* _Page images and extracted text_
----

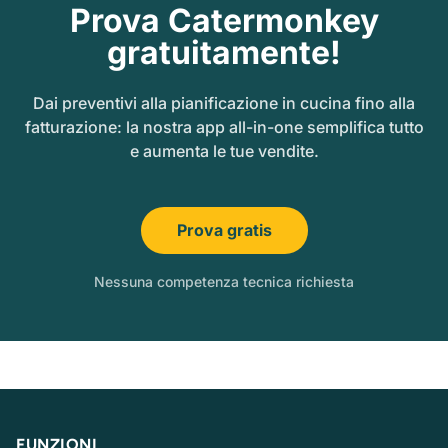
Prova Catermonkey
gratuitamente!
Dai preventivi alla pianificazione in cucina fino alla
fatturazione: la nostra app all-in-one semplifica tutto
e aumenta le tue vendite.
Prova gratis
Nessuna competenza tecnica richiesta
FUNZIONI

----

* _What the task requires_
Write out exactly the lines that begin at the one containing "Prova gratis" and continue through the last line of the data, and only those.

* _Reply_
Prova gratis
Nessuna competenza tecnica richiesta
FUNZIONI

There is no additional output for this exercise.